- [Input data]:
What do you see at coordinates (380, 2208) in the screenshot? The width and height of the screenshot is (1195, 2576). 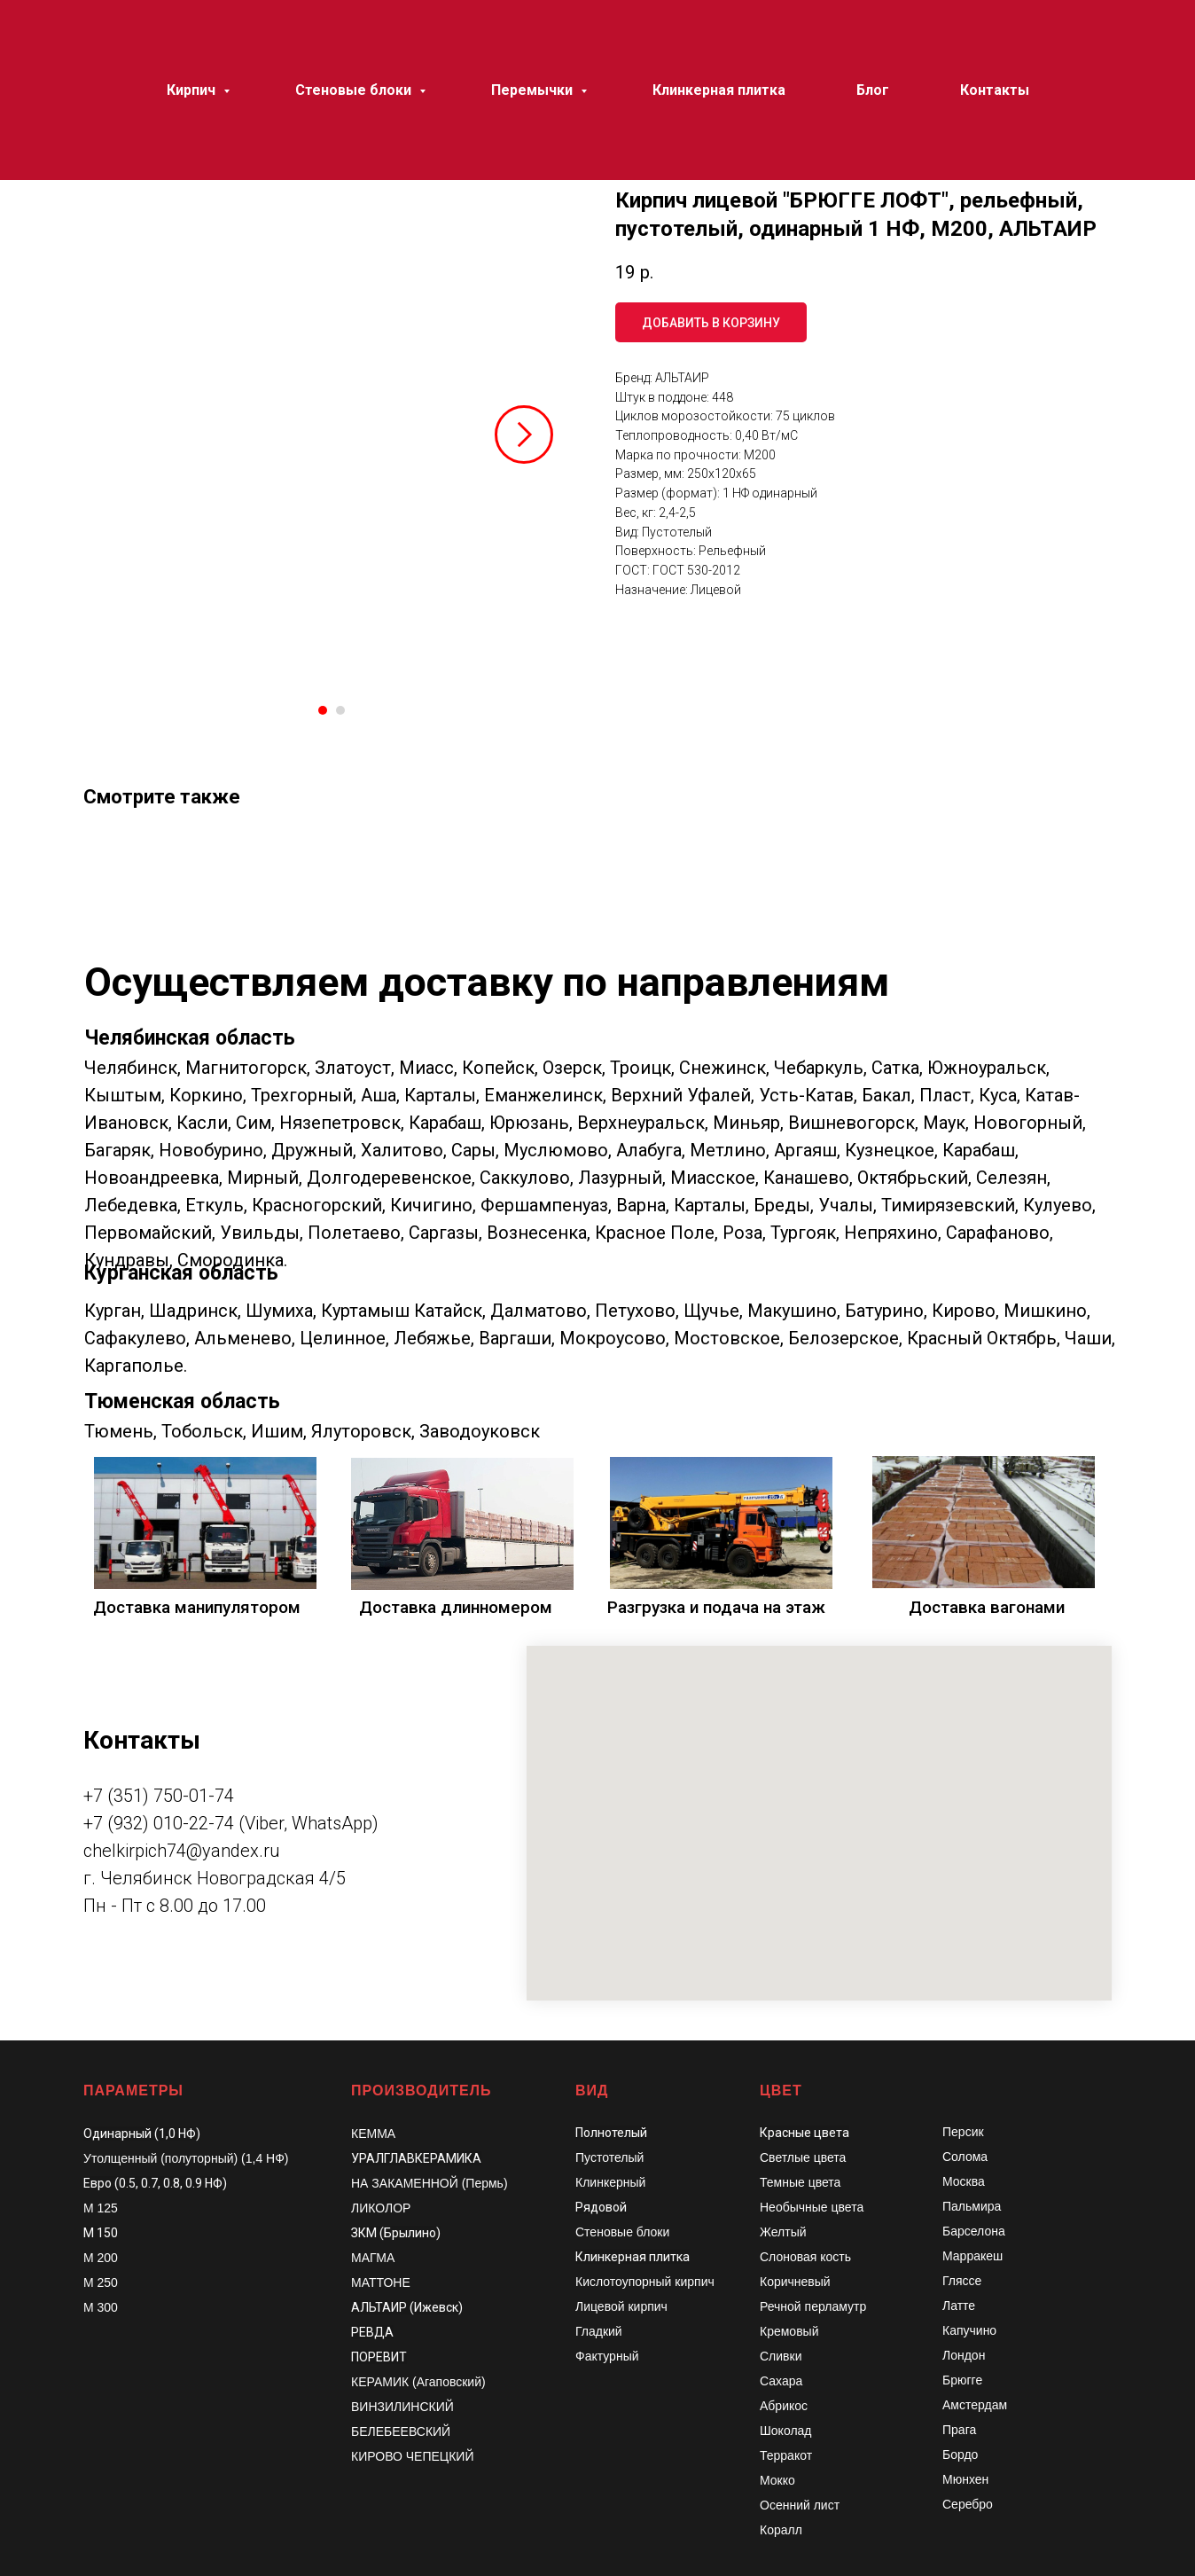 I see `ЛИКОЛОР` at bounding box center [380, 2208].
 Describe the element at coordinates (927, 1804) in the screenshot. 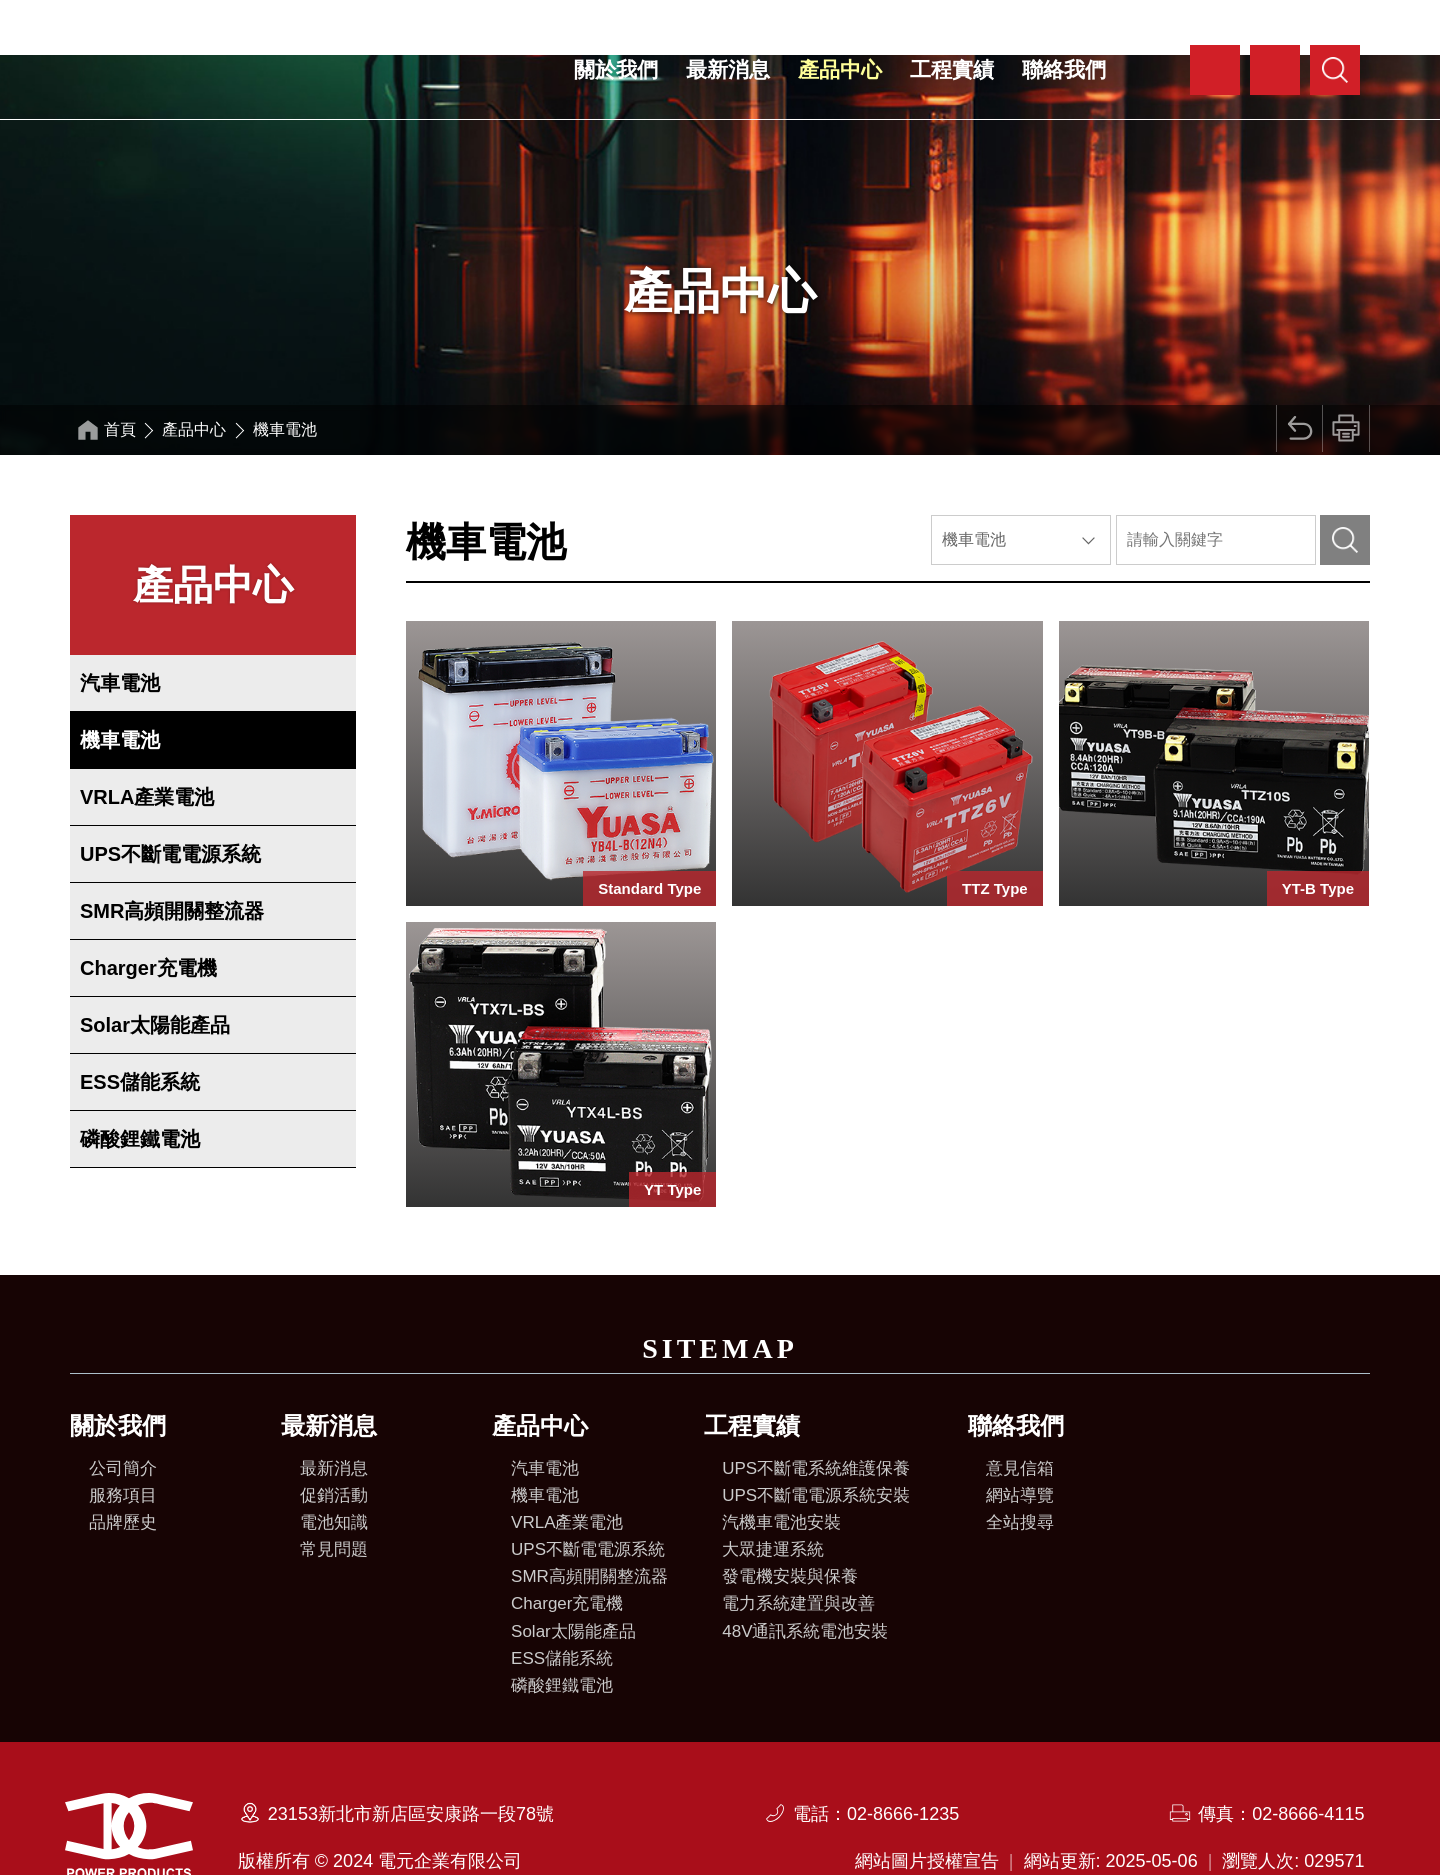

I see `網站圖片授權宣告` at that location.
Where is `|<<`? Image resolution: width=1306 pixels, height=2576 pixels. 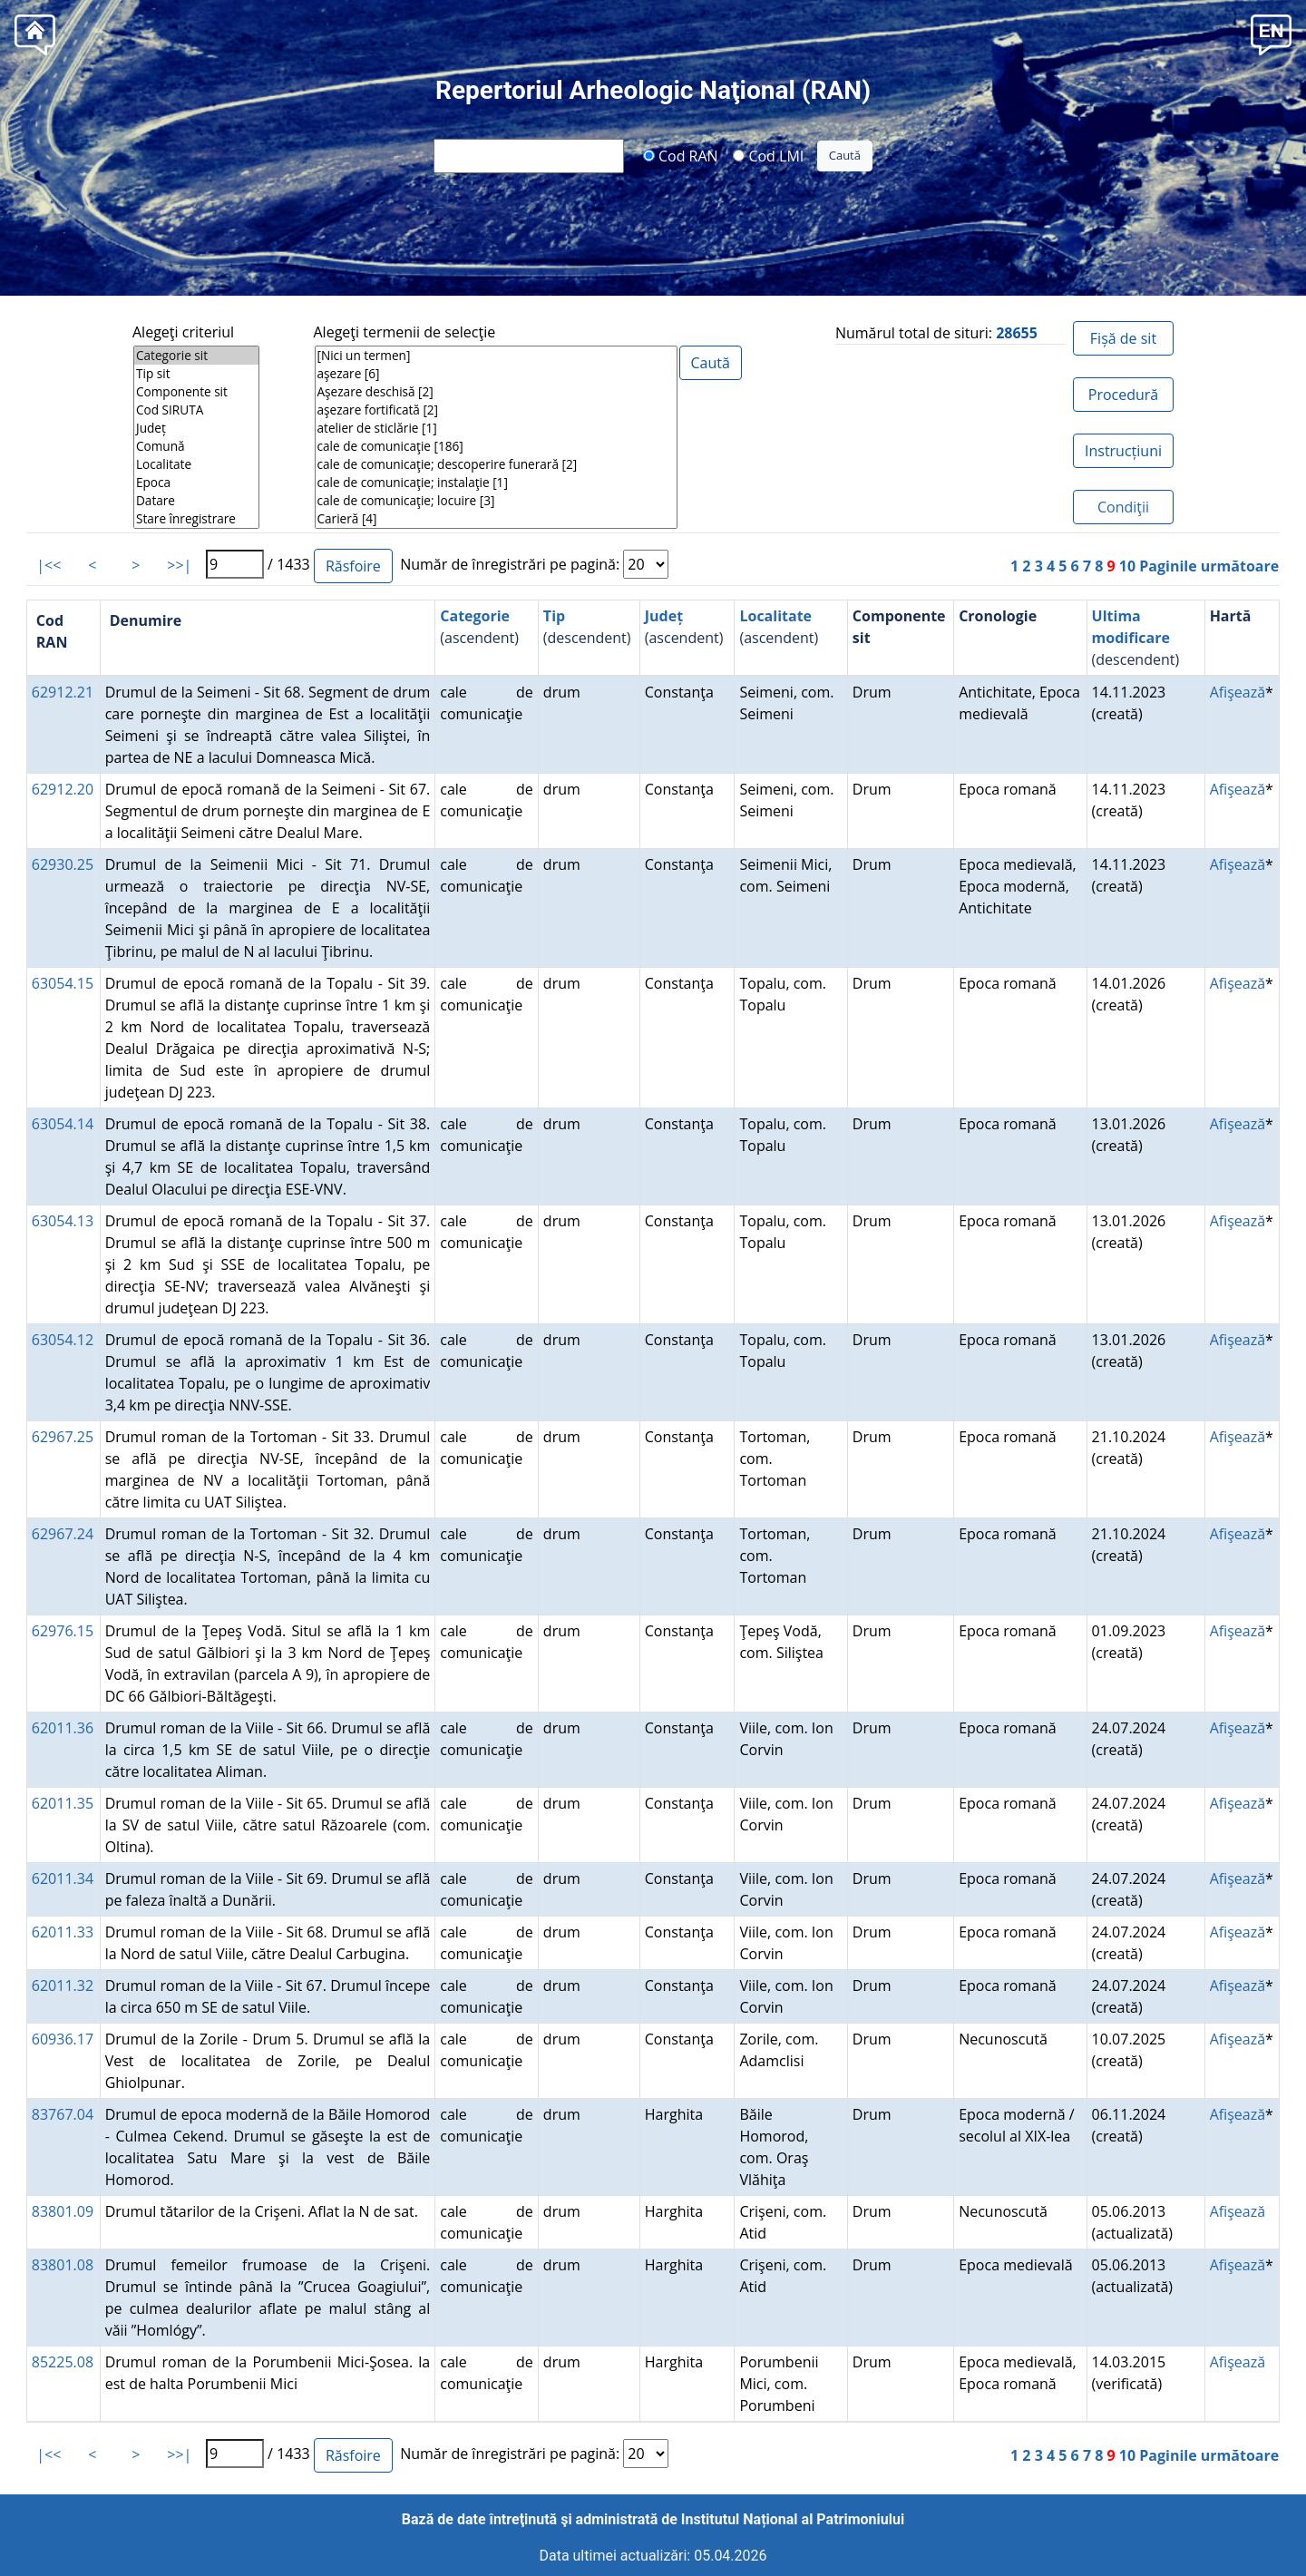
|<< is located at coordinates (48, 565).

- [Your goal]: If pictures appear, drop them, and retype exactly the lines from the "pixels, height=2576 pixels." line through the last line of the data above.

- [Task output]:
Where is `|<<`? Image resolution: width=1306 pixels, height=2576 pixels. 
|<< is located at coordinates (48, 565).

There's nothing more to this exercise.